So what did Strechay suggest? First off, the casting process was altered to make it more accessible for actors in the blind or low-vision community. Besides doing in-person auditions in several cities, actors self-taped submissions and sent them in for review. In both circumstances, Strechay offered more coaching than what is usually done in auditions to guide the actors through the process. “We wanted to give them the best opportunity possible,” he said. “[The production] hired talented people who are blind or low vision for the parts, and didn’t just hire them because they are blind or low vision.”

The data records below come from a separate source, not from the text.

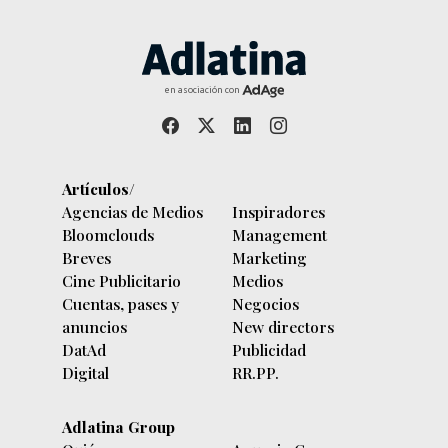
en asociación con
Artículos/
Agencias de Medios
Inspiradores
Bloomclouds
Management
Breves
Marketing
Cine Publicitario
Medios
Cuentas, pases y
Negocios
anuncios
New directors
DatAd
Publicidad
Digital
RR.PP.
Adlatina Group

The scripts were then sent electronically to the blind or low vision actors — Strechay’s iPhone can read 500 words a minute, his desktop 800 — and the talent was offered a choice of what format they wanted their scripts in to better aid their chosen method of reading. It was that seemingly small question — Microsoft Word or PDF? — that signaled to many at the outset of the production’s dedication to inclusivity. “Some of the seasoned actors were like, ‘I’ve never had that offered to me,’” Strechay said.
Once on set, Strechay helped with everything from the mundane — things like telling the blind or low vision actors that the bathroom trailers required a step up to access, asking that marks be tactile so they were easier to hit — to the more complicated elements of daily filming.
Strechay admitted he pushed the cast and crew hard. “I would be standing next to the director as we blocked each scene, saying ‘I wonder about this?’ ‘I don’t think I would do that, make them do this,’” he recalled. “I’d go talk to the actor: ‘I think you should be listening for this, the water is on this side, listen for that sound.’”
And then there were the stunts. “Surprisingly, I’ve been in a few fights back in the day,” Stechay laughed. The key difference between how blind or low-vision individuals fight from those with sight is that combatants with vision are often mislead by what they anticipate is going to happen. Blind or low-vision fighters can sense the tactile response that’s coming, and that confident anticipation was incorporated into the stuntwork.
“If someone is holding me with their right arm and holding my left arm […] I can feel their body,” he said. “I can tell you if they’re pulling back their other arm to punch, I can tell you if they are pulling back their leg to kick you — all from that feeling in their body and that movement.”
Stechay says he’s proud of the collaboration that occurred on “See” and wishes that other productions would see how fundamentally easy it is to incorporate the blind and low-vision community into a set. “Realize that every actor is different, whether they have a disability or not, and take the time to ask what they need,” Strechay said. “What would make their life easier? What would make their work more successful? Take that time. And it’s often no big deal! There’s no more cost to it! Our customers are diverse, and the more diversity you use in any business, it only equals success.”
“See” is streaming now on Apple TV+. New Season 1 episodes will be released each Friday.